[Records for the exercise]:
Start of Block
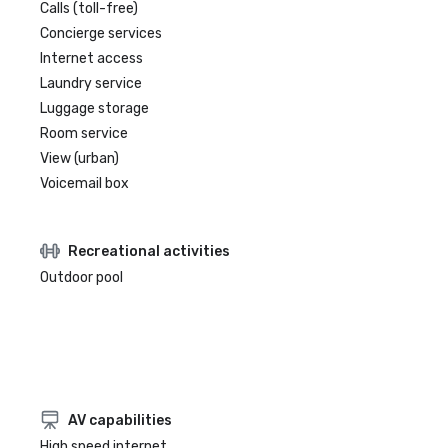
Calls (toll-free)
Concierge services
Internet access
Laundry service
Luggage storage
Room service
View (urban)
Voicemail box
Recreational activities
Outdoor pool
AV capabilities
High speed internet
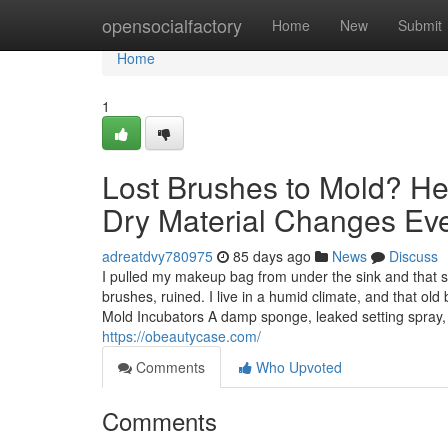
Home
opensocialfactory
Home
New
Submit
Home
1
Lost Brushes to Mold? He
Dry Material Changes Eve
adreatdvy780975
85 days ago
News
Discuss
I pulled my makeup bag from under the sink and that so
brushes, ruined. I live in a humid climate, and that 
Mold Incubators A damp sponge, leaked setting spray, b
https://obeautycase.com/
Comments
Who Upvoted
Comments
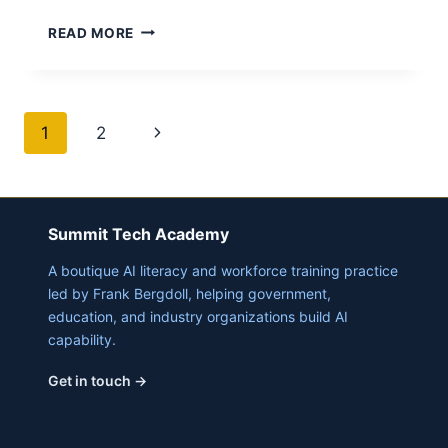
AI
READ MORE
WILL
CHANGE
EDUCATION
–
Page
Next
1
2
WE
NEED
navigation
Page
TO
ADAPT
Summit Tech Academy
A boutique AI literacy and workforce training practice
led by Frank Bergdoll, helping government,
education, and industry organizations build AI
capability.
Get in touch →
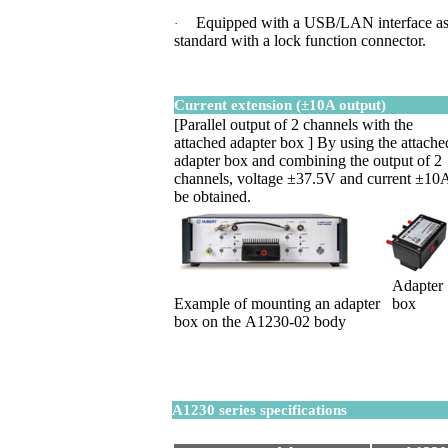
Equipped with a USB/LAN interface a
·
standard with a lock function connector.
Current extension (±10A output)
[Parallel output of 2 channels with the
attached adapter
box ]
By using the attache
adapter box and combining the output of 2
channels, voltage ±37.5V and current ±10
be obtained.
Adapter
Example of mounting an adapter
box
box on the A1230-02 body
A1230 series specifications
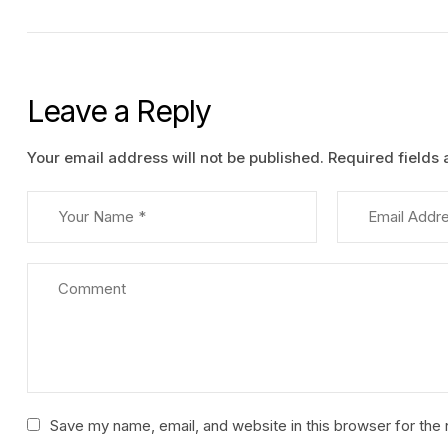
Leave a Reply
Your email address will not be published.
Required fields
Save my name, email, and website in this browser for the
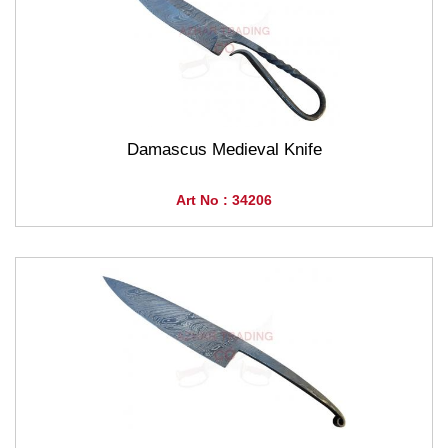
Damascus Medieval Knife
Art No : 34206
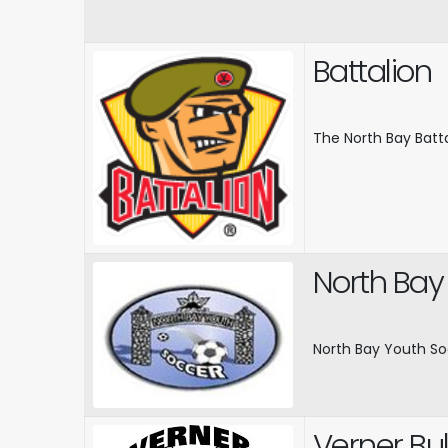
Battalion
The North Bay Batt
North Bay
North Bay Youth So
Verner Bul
End of Block
[Task to complete]:
When a line in the entries above holds the word "with", add it to the count, then state only the count.

[Reply to the exercise]:
3